As De Niro explains, a famous name can get people through the door once. But if the business isn't up to par, customers won't come back.
Many celebrity ventures can go one of two ways: the stars put their name on a project, collect checks and walk away; or A-listers get in over their head and refuse to listen to others.
De Niro, to his credit, is neither of these. He knows that his star power will get people interested in the brand, but relies on experts -- Teper on business, Horwell on hotels and of course Matsuhisa on food -- to do what they do best. During interviews, he will often direct questions to his colleagues or decline to answer because someone else is more knowledgeable.

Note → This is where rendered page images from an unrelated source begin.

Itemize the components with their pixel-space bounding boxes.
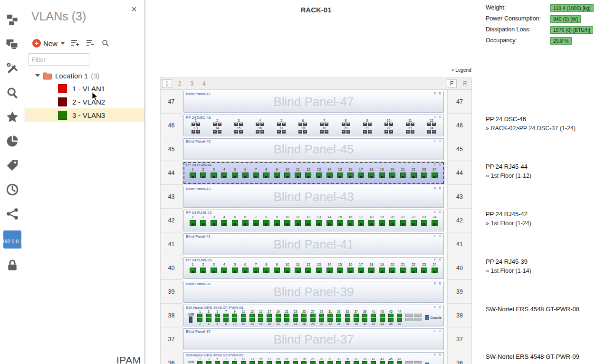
rj45-port[interactable] xyxy=(200,172,206,178)
rj45-port[interactable] xyxy=(242,172,249,178)
lock-icon[interactable] xyxy=(4,258,20,273)
rack-tab-2[interactable]: 2 xyxy=(175,80,184,87)
close-icon[interactable]: × xyxy=(131,4,137,15)
switch-port[interactable] xyxy=(397,314,402,317)
dsc-port[interactable] xyxy=(411,123,414,126)
switch-port[interactable] xyxy=(284,361,289,364)
rj45-port[interactable] xyxy=(316,220,322,226)
dsc-port[interactable] xyxy=(432,123,436,126)
dsc-port[interactable] xyxy=(342,130,345,134)
favorites-icon[interactable] xyxy=(4,109,20,125)
expand-all-icon[interactable] xyxy=(70,39,80,48)
tag-icon[interactable] xyxy=(4,158,20,173)
switch-port[interactable] xyxy=(267,314,272,317)
vlan-item[interactable]: 2 - VLAN2 xyxy=(25,95,144,108)
rj45-port[interactable] xyxy=(337,172,343,178)
dsc-port[interactable] xyxy=(213,123,217,126)
dsc-port[interactable] xyxy=(239,130,243,134)
switch-port[interactable] xyxy=(241,314,246,317)
rj45-port[interactable] xyxy=(326,268,333,273)
switch-port[interactable] xyxy=(293,361,298,364)
dsc-port[interactable] xyxy=(196,123,200,126)
legend-link[interactable]: « Legend xyxy=(451,67,471,73)
vlan-item[interactable]: 3 - VLAN3 xyxy=(25,108,144,122)
rj45-port[interactable] xyxy=(295,220,301,226)
rj45-port[interactable] xyxy=(368,268,374,273)
dsc-port[interactable] xyxy=(239,123,243,126)
switch-port[interactable] xyxy=(380,314,385,317)
switch-port[interactable] xyxy=(241,318,246,322)
switch-port[interactable] xyxy=(232,314,237,317)
sfp-module[interactable] xyxy=(405,314,413,317)
dsc-port[interactable] xyxy=(389,130,393,134)
sfp-module[interactable] xyxy=(405,361,413,364)
rj45-port[interactable] xyxy=(368,220,374,226)
rj45-port[interactable] xyxy=(211,220,217,226)
switch-port[interactable] xyxy=(319,361,324,364)
ipam-tile[interactable]: 192. 0.0.1 xyxy=(3,230,21,249)
switch-port[interactable] xyxy=(284,318,289,322)
switch-port[interactable] xyxy=(215,361,220,364)
dsc-port[interactable] xyxy=(406,123,410,126)
rj45-port[interactable] xyxy=(274,220,280,226)
switch-port[interactable] xyxy=(336,361,341,364)
dsc-port[interactable] xyxy=(298,123,302,126)
rj45-port[interactable] xyxy=(389,268,395,273)
dsc-port[interactable] xyxy=(260,130,264,134)
rj45-port[interactable] xyxy=(389,220,395,226)
rj45-port[interactable] xyxy=(316,172,322,178)
dsc-port[interactable] xyxy=(363,130,367,134)
search-icon[interactable] xyxy=(4,85,20,100)
switch-port[interactable] xyxy=(397,318,402,322)
device-panel-43[interactable]: Blind Panel-43F RBlind Panel-43 xyxy=(183,186,444,208)
dsc-port[interactable] xyxy=(427,123,431,126)
dsc-port[interactable] xyxy=(282,123,286,126)
switch-port[interactable] xyxy=(371,318,376,322)
rj45-port[interactable] xyxy=(263,220,269,226)
rj45-port[interactable] xyxy=(305,268,311,273)
rj45-port[interactable] xyxy=(284,172,290,178)
switch-port[interactable] xyxy=(380,361,385,364)
dsc-port[interactable] xyxy=(196,130,200,134)
rj45-port[interactable] xyxy=(432,172,438,178)
rj45-port[interactable] xyxy=(221,220,227,226)
rj45-port[interactable] xyxy=(379,220,385,226)
switch-port[interactable] xyxy=(258,314,263,317)
dsc-port[interactable] xyxy=(320,123,324,126)
rj45-port[interactable] xyxy=(411,268,417,273)
switch-port[interactable] xyxy=(223,318,229,322)
rj45-port[interactable] xyxy=(200,220,206,226)
switch-port[interactable] xyxy=(345,361,350,364)
dsc-port[interactable] xyxy=(384,130,388,134)
rj45-port[interactable] xyxy=(411,172,417,178)
switch-port[interactable] xyxy=(301,361,307,364)
switch-port[interactable] xyxy=(276,314,281,317)
rj45-port[interactable] xyxy=(400,220,406,226)
device-panel-36[interactable]: SW-Nortel ERS 4548 GT-PWR-09F RUSB123456… xyxy=(183,352,444,364)
switch-port[interactable] xyxy=(276,318,281,322)
switch-port[interactable] xyxy=(267,361,272,364)
rj45-port[interactable] xyxy=(253,268,259,273)
switch-port[interactable] xyxy=(345,314,350,317)
dsc-port[interactable] xyxy=(234,123,238,126)
switch-port[interactable] xyxy=(319,314,324,317)
rj45-port[interactable] xyxy=(242,220,249,226)
rj45-port[interactable] xyxy=(326,172,333,178)
dsc-port[interactable] xyxy=(346,130,350,134)
rj45-port[interactable] xyxy=(190,268,196,273)
rj45-port[interactable] xyxy=(421,220,427,226)
dsc-port[interactable] xyxy=(260,123,264,126)
device-panel-37[interactable]: Blind Panel-37F RBlind Panel-37 xyxy=(183,328,444,350)
rj45-port[interactable] xyxy=(284,220,290,226)
rack-tab-4[interactable]: 4 xyxy=(200,80,209,87)
dsc-port[interactable] xyxy=(406,130,410,134)
rj45-port[interactable] xyxy=(263,268,269,273)
rj45-port[interactable] xyxy=(389,172,395,178)
dsc-port[interactable] xyxy=(411,130,414,134)
dsc-port[interactable] xyxy=(325,123,328,126)
rj45-port[interactable] xyxy=(221,172,227,178)
rj45-port[interactable] xyxy=(232,220,238,226)
dsc-port[interactable] xyxy=(282,130,286,134)
rack-side-tab-R[interactable]: R xyxy=(460,80,470,87)
dsc-port[interactable] xyxy=(192,123,195,126)
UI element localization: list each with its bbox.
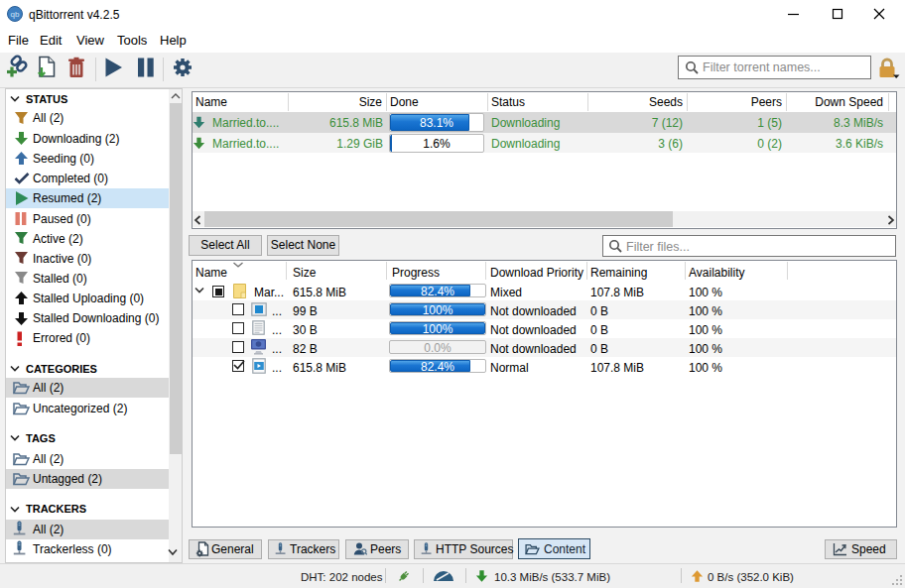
svg-text:qb: qb (11, 10, 20, 19)
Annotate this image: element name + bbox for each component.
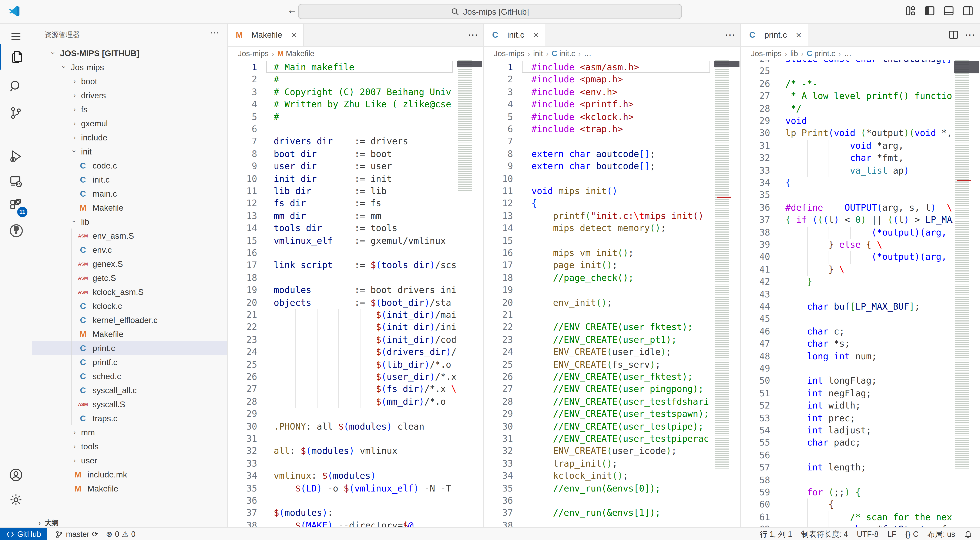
breadcrumb-item[interactable]: …: [584, 49, 592, 58]
toggle-secondary-sidebar-icon[interactable]: [962, 5, 974, 17]
tree-item-label: traps.c: [92, 413, 118, 423]
minimap[interactable]: [458, 60, 476, 191]
tab-Makefile[interactable]: MMakefile×: [228, 24, 304, 46]
settings-gear-icon[interactable]: [0, 487, 32, 513]
tree-item-tools[interactable]: ›tools: [32, 439, 227, 453]
tree-item-drivers[interactable]: ›drivers: [32, 88, 227, 102]
close-icon[interactable]: ×: [533, 29, 539, 40]
tree-item-jos-mips-github-[interactable]: ›JOS-MIPS [GITHUB]: [32, 46, 227, 60]
tree-item-syscall-s[interactable]: ASMsyscall.S: [32, 397, 227, 411]
breadcrumb-item[interactable]: Jos-mips: [751, 49, 781, 58]
tree-item-printf-c[interactable]: Cprintf.c: [32, 355, 227, 369]
toggle-sidebar-icon[interactable]: [924, 5, 935, 17]
tree-item-lib[interactable]: ›lib: [32, 215, 227, 228]
more-actions-icon[interactable]: ⋯: [725, 29, 736, 41]
code-line: {: [785, 499, 953, 511]
tab-init-c[interactable]: Cinit.c×: [484, 24, 546, 46]
branch-status[interactable]: master ⟳: [55, 530, 98, 539]
tree-item-fs[interactable]: ›fs: [32, 102, 227, 116]
encoding-indicator[interactable]: UTF-8: [857, 530, 878, 539]
tree-item-kclock-c[interactable]: Ckclock.c: [32, 299, 227, 313]
sidebar-item-extensions[interactable]: 11: [0, 193, 32, 218]
eol-indicator[interactable]: LF: [888, 530, 896, 539]
split-editor-icon[interactable]: [949, 30, 958, 40]
tree-item-main-c[interactable]: Cmain.c: [32, 186, 227, 201]
tree-item-syscall-all-c[interactable]: Csyscall_all.c: [32, 383, 227, 397]
tree-item-jos-mips[interactable]: ›Jos-mips: [32, 60, 227, 74]
search-icon: [451, 8, 460, 16]
code-editor[interactable]: 24static const char theFatalMsg[] = "fat…: [741, 60, 980, 527]
tree-item-sched-c[interactable]: Csched.c: [32, 369, 227, 383]
scrollbar-thumb[interactable]: [714, 61, 740, 67]
breadcrumb[interactable]: Jos-mips›lib›C print.c›…: [741, 46, 980, 60]
breadcrumb[interactable]: Jos-mips›M Makefile: [228, 46, 484, 60]
tree-item-print-c[interactable]: Cprint.c: [32, 341, 227, 355]
outline-section[interactable]: ›大纲: [32, 518, 227, 527]
language-mode[interactable]: {}C: [905, 530, 918, 539]
breadcrumb-item[interactable]: Jos-mips: [494, 49, 525, 58]
close-icon[interactable]: ×: [796, 29, 801, 40]
minimap[interactable]: [955, 60, 973, 468]
sidebar-item-explorer[interactable]: [0, 44, 33, 70]
nav-back-button[interactable]: ←: [287, 5, 298, 16]
sidebar-item-github[interactable]: [0, 218, 32, 243]
tree-item-genex-s[interactable]: ASMgenex.S: [32, 256, 227, 271]
code-line: lp_Print(void (*output)(void *, c: [785, 127, 953, 140]
problems-status[interactable]: ⊗ 0 ⚠ 0: [106, 530, 135, 539]
tree-item-env-c[interactable]: Cenv.c: [32, 242, 227, 256]
tree-item-getc-s[interactable]: ASMgetc.S: [32, 271, 227, 285]
breadcrumb-item[interactable]: …: [844, 49, 851, 58]
code-line: extern char aoutcode[];: [531, 148, 713, 161]
tree-item-init-c[interactable]: Cinit.c: [32, 172, 227, 186]
customize-layout-icon[interactable]: [905, 5, 916, 17]
code-editor[interactable]: 1#include <asm/asm.h>2#include <pmap.h>3…: [484, 60, 741, 527]
minimap[interactable]: [715, 60, 733, 468]
scrollbar-thumb[interactable]: [457, 61, 482, 67]
notifications-bell-icon[interactable]: [964, 530, 972, 538]
breadcrumb-item[interactable]: C print.c: [807, 49, 835, 58]
tree-item-include[interactable]: ›include: [32, 130, 227, 144]
remote-indicator[interactable]: GitHub: [0, 528, 48, 540]
tree-item-gxemul[interactable]: ›gxemul: [32, 116, 227, 130]
scrollbar-thumb[interactable]: [954, 61, 979, 73]
breadcrumb-item[interactable]: C init.c: [552, 49, 575, 58]
more-actions-icon[interactable]: ⋯: [965, 29, 975, 41]
line-number: 40: [741, 251, 770, 263]
tree-item-makefile[interactable]: MMakefile: [32, 327, 227, 341]
breadcrumb[interactable]: Jos-mips›init›C init.c›…: [484, 46, 741, 60]
tree-item-kernel-elfloader-c[interactable]: Ckernel_elfloader.c: [32, 313, 227, 327]
code-editor[interactable]: 1# Main makefile2#3# Copyright (C) 2007 …: [228, 60, 484, 527]
breadcrumb-item[interactable]: lib: [790, 49, 798, 58]
tab-size-indicator[interactable]: 制表符长度: 4: [801, 529, 848, 540]
sidebar-item-source-control[interactable]: [0, 100, 32, 126]
sidebar-item-run-debug[interactable]: [0, 143, 32, 169]
sidebar-item-search[interactable]: [0, 73, 32, 99]
sidebar-more-actions-icon[interactable]: ⋯: [210, 27, 220, 38]
code-line: [531, 284, 713, 297]
breadcrumb-item[interactable]: init: [533, 49, 543, 58]
tree-item-label: print.c: [92, 343, 115, 353]
tree-item-env-asm-s[interactable]: ASMenv_asm.S: [32, 228, 227, 242]
tree-item-kclock-asm-s[interactable]: ASMkclock_asm.S: [32, 285, 227, 299]
breadcrumb-item[interactable]: M Makefile: [277, 49, 314, 58]
sidebar-item-remote-explorer[interactable]: [0, 169, 32, 194]
tab-print-c[interactable]: Cprint.c×: [741, 24, 808, 46]
tree-item-code-c[interactable]: Ccode.c: [32, 158, 227, 172]
close-icon[interactable]: ×: [291, 29, 297, 40]
breadcrumb-item[interactable]: Jos-mips: [238, 49, 269, 58]
keyboard-layout[interactable]: 布局: us: [928, 529, 955, 540]
tree-item-makefile[interactable]: MMakefile: [32, 481, 227, 495]
cursor-position[interactable]: 行 1, 列 1: [760, 529, 792, 540]
command-center-search[interactable]: Jos-mips [GitHub]: [298, 4, 682, 19]
accounts-icon[interactable]: [0, 462, 32, 487]
tree-item-mm[interactable]: ›mm: [32, 425, 227, 439]
tree-item-boot[interactable]: ›boot: [32, 74, 227, 88]
tree-item-init[interactable]: ›init: [32, 144, 227, 158]
tree-item-include-mk[interactable]: Minclude.mk: [32, 467, 227, 481]
tree-item-makefile[interactable]: MMakefile: [32, 201, 227, 215]
tree-item-user[interactable]: ›user: [32, 453, 227, 467]
more-actions-icon[interactable]: ⋯: [468, 29, 479, 41]
toggle-panel-icon[interactable]: [943, 5, 955, 17]
line-number: 25: [228, 358, 257, 371]
tree-item-traps-c[interactable]: Ctraps.c: [32, 411, 227, 425]
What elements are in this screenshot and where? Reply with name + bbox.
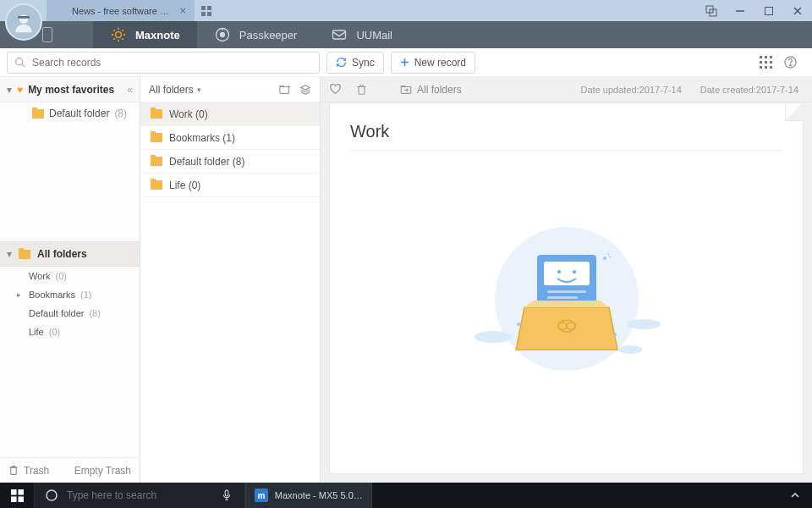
trash-label: Trash (24, 465, 49, 477)
folder-list-item[interactable]: Bookmarks (1) (140, 126, 320, 150)
delete-icon[interactable] (356, 84, 371, 96)
folder-count: (8) (114, 108, 127, 119)
svg-rect-44 (547, 290, 586, 293)
sidebar-subitem[interactable]: Life (0) (0, 323, 140, 341)
main-area: ▾ ♥ My most favorites « Default folder (… (0, 77, 812, 483)
svg-point-56 (47, 490, 57, 500)
sidebar-subitem[interactable]: ▸Bookmarks (1) (0, 285, 140, 304)
cortana-icon (45, 489, 58, 502)
sidebar-subitem[interactable]: Default folder (8) (0, 304, 140, 323)
folder-list-header-label[interactable]: All folders (149, 84, 194, 96)
caret-down-icon[interactable]: ▾ (197, 86, 201, 94)
svg-rect-9 (765, 7, 773, 14)
folder-list-item-label: Bookmarks (1) (169, 132, 235, 144)
svg-rect-52 (11, 489, 17, 495)
window-titlebar: News - free software downl... × (0, 0, 812, 21)
new-record-label: New record (414, 57, 466, 69)
trash-icon (8, 465, 19, 476)
svg-point-37 (475, 331, 512, 343)
svg-rect-1 (18, 16, 30, 19)
tab-close-icon[interactable]: × (179, 4, 186, 17)
sidebar-subitem[interactable]: Work (0) (0, 267, 140, 285)
empty-state-illustration (350, 151, 782, 455)
taskbar-app-maxnote[interactable]: m Maxnote - MX5 5.0.... (245, 483, 372, 508)
snap-icon[interactable] (697, 0, 726, 21)
svg-rect-16 (333, 30, 346, 39)
taskbar-app-label: Maxnote - MX5 5.0.... (275, 490, 363, 500)
nav-maxnote-label: Maxnote (135, 29, 180, 41)
all-folders-label: All folders (37, 248, 87, 260)
new-folder-icon[interactable] (279, 84, 291, 96)
sync-label: Sync (352, 57, 375, 69)
content-column: All folders Date updated:2017-7-14 Date … (321, 77, 812, 483)
svg-point-12 (116, 32, 122, 38)
maximize-icon[interactable] (754, 0, 783, 21)
subitem-label: Life (29, 327, 44, 337)
avatar[interactable] (5, 3, 42, 41)
svg-point-17 (16, 58, 23, 65)
stack-icon[interactable] (299, 84, 311, 96)
folder-list-item[interactable]: Work (0) (140, 102, 320, 126)
passkeeper-icon (214, 26, 231, 43)
close-icon[interactable] (783, 0, 812, 21)
start-button[interactable] (0, 483, 34, 508)
taskbar-search-input[interactable] (67, 489, 211, 501)
breadcrumb-all-folders[interactable]: All folders (400, 84, 462, 96)
folder-list-item-label: Work (0) (169, 108, 208, 120)
folder-list-item[interactable]: Default folder (8) (140, 150, 320, 174)
empty-trash-button[interactable]: Empty Trash (74, 465, 131, 477)
favorite-default-folder[interactable]: Default folder (8) (0, 102, 140, 124)
svg-rect-45 (547, 296, 578, 299)
content-dates: Date updated:2017-7-14 Date created:2017… (581, 85, 798, 95)
svg-point-31 (790, 65, 791, 66)
apps-grid-icon[interactable] (760, 56, 772, 69)
subitem-count: (0) (49, 327, 60, 337)
caret-down-icon: ▾ (7, 248, 12, 260)
taskbar-app-icon: m (255, 489, 268, 502)
svg-rect-55 (18, 496, 24, 502)
svg-point-50 (517, 323, 520, 326)
svg-rect-22 (765, 56, 767, 58)
plus-icon (400, 58, 409, 67)
svg-rect-2 (201, 6, 206, 10)
microphone-icon[interactable] (219, 489, 234, 501)
svg-rect-57 (225, 490, 228, 496)
minimize-icon[interactable] (726, 0, 754, 21)
document-title: Work (350, 122, 782, 151)
trash-button[interactable]: Trash (8, 465, 49, 477)
svg-rect-29 (770, 66, 772, 69)
svg-point-43 (573, 270, 576, 273)
document-pane: Work (329, 102, 804, 474)
folder-list-item[interactable]: Life (0) (140, 174, 320, 197)
svg-rect-23 (770, 56, 772, 58)
all-folders-header[interactable]: ▾ All folders (0, 241, 140, 267)
favorite-heart-icon[interactable] (329, 83, 344, 96)
svg-rect-5 (207, 12, 211, 16)
collapse-icon[interactable]: « (127, 84, 133, 96)
search-input[interactable] (32, 57, 312, 69)
nav-passkeeper[interactable]: Passkeeper (197, 21, 315, 48)
sync-button[interactable]: Sync (326, 52, 384, 74)
nav-uumail[interactable]: UUMail (314, 21, 409, 48)
svg-point-0 (19, 14, 29, 24)
taskbar-search[interactable] (34, 483, 245, 508)
taskbar-tray-chevron[interactable] (778, 483, 812, 508)
svg-point-38 (627, 319, 661, 329)
nav-passkeeper-label: Passkeeper (239, 29, 298, 41)
svg-rect-21 (760, 56, 762, 58)
svg-rect-28 (765, 66, 767, 69)
nav-maxnote[interactable]: Maxnote (93, 21, 197, 48)
svg-rect-26 (770, 61, 772, 64)
browser-tab[interactable]: News - free software downl... × (47, 0, 195, 21)
favorites-header[interactable]: ▾ ♥ My most favorites « (0, 77, 140, 102)
sidebar-left: ▾ ♥ My most favorites « Default folder (… (0, 77, 140, 483)
new-tab-button[interactable] (195, 0, 218, 21)
new-record-button[interactable]: New record (391, 52, 475, 74)
help-icon[interactable] (784, 56, 797, 69)
folder-move-icon (400, 84, 412, 96)
search-box[interactable] (7, 52, 320, 74)
folder-icon (19, 250, 30, 259)
subitem-label: Bookmarks (29, 290, 75, 300)
subitem-count: (1) (80, 290, 91, 300)
folder-list-item-label: Default folder (8) (169, 156, 244, 168)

"Many times, Nobu says that if you had to divide [it up], what is more important, service or food? He would say 60% service, 40% food. Because people remember service," says Teper.
The colleagues took that same approach from the restaurant to the rooms.
Teper continues: "We adapted the same philosophy for the hotel which is, I think the most important thing is the service. You call for room service, you don't want to wait an hour until you get your breakfast or cup of coffee. You can have the most beautiful hotel room, the most beautiful furniture and if you wait a long time for service, that's the only thing you remember."
De Niro, Matsuhisa, and co cut the ribbon on a Nobu property.
For Matsuhisa, having his name on the side of a building took some getting used to. But now? De Niro teases, "He always complains it's not spelled right, it should be bigger."
How does a 25-year-old celebrate a birthday? In the case of Nobu the brand, it goes to another level.
The brand has announced the first Nobu residences, which will be built on top of the existing Nobu property in Toronto by 2021.